Bias and Fairness Testing
Fairness is not an ethical opinion you hold about a system. It is a quality characteristic you can measure, with specific techniques, before the system ever goes live.
1 The Hook
Back to the NZ Revenue Analytics Unit from Lesson 1 — the agency whose document classification AI misrouted Māori land trust correspondence. In Lesson 1 we used it to show a data quality failure. Now look at the same failure through the fairness lens, because that is where the test gap really sat.
The test team had done real work. They ran functional tests — documents went somewhere. They ran performance tests — the API was fast and accurate on the test set. What they never ran was a single test that asked: does this model perform equally well across the different groups of people it serves? Not one test case compared classification accuracy for Māori land correspondence against the rest. The question was simply not in the test plan.
It was not in the plan because the team thought of fairness as an ethics topic — something for a governance committee, a values statement, a tick-box at the end. It did not occur to them that fairness was a thing you test, with a test case, an acceptance criterion, and a pass/fail, exactly like performance.
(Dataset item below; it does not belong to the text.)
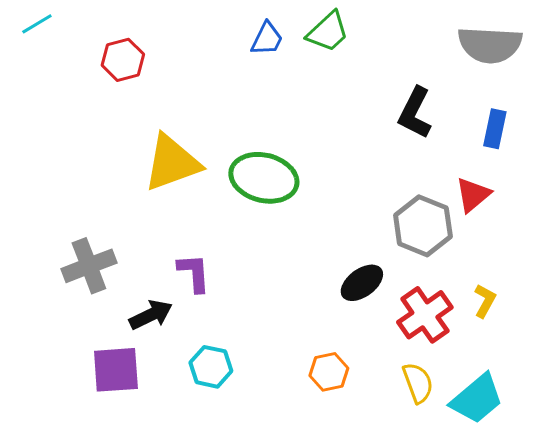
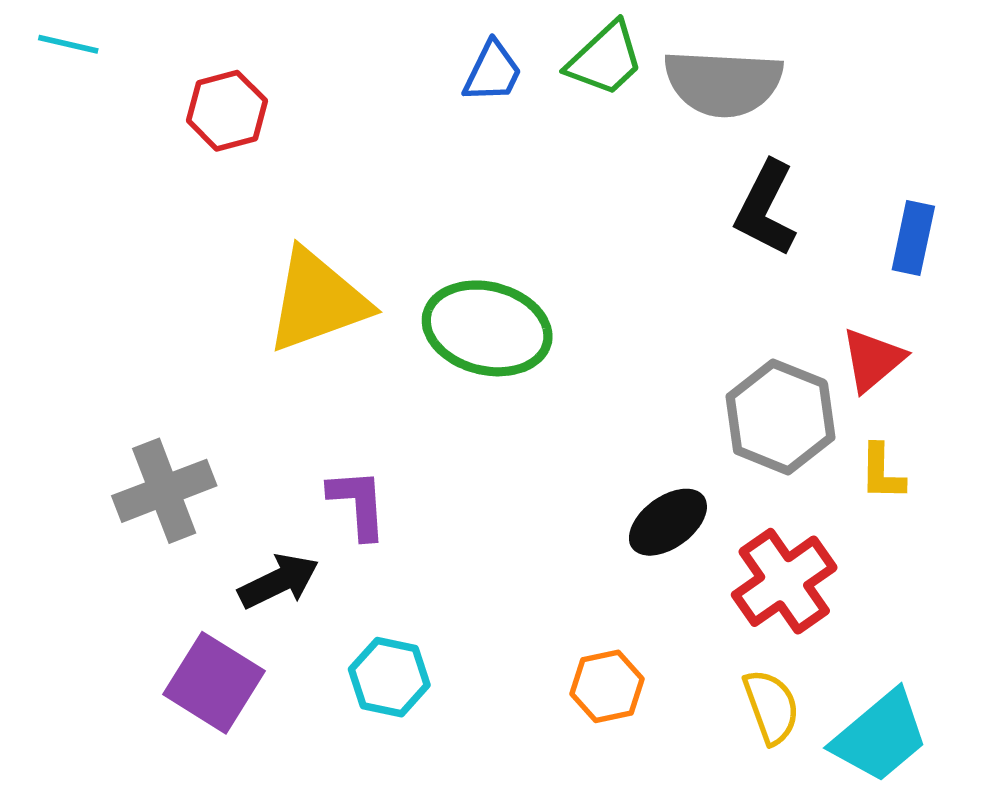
cyan line: (37, 24) -> (68, 44), turned 44
gray semicircle: (490, 45) -> (723, 83), moved
yellow L-shape: (485, 301) -> (882, 472), moved, turned 152
purple square: (116, 370) -> (214, 683), turned 36

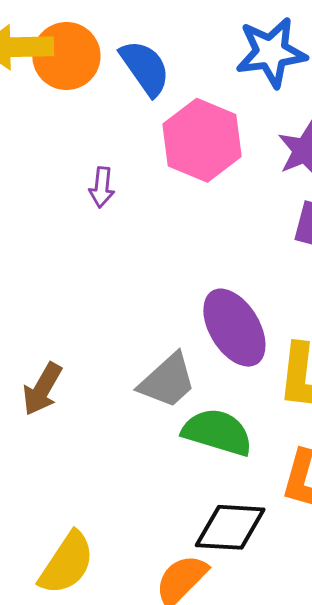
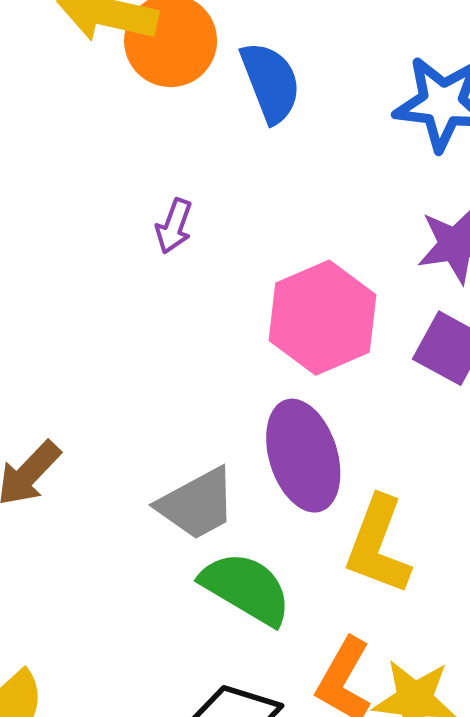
pink hexagon: (202, 140) -> (322, 318), moved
That is the misconception this lesson removes. Under ISO/IEC 42119, fairness is a measurable quality characteristic with its own test types. The disparity in the Revenue Analytics Unit model was detectable before go-live — a demographic parity test comparing accuracy across correspondence types would have failed loudly in the test environment. Nobody had to wait for a complaint. They just had to test for it.
This lesson gives you the concrete techniques: where bias comes from, the two 42119 fairness test types, the fairness metrics, how the NZ Human Rights Act 1993 tells you which groups to test, and how to build a fairness test plan that would have caught the Revenue Analytics Unit failure in week one.
2 The Rule
Bias in an AI system is detectable before deployment. ISO/IEC 42119 treats fairness as a measurable quality characteristic with concrete test types — not an ethics exercise done by a committee at the end. If “does this perform equally across groups?” is not a test case in your plan, you are not testing for fairness.
3 The Analogy
Two identical loan applications with different names.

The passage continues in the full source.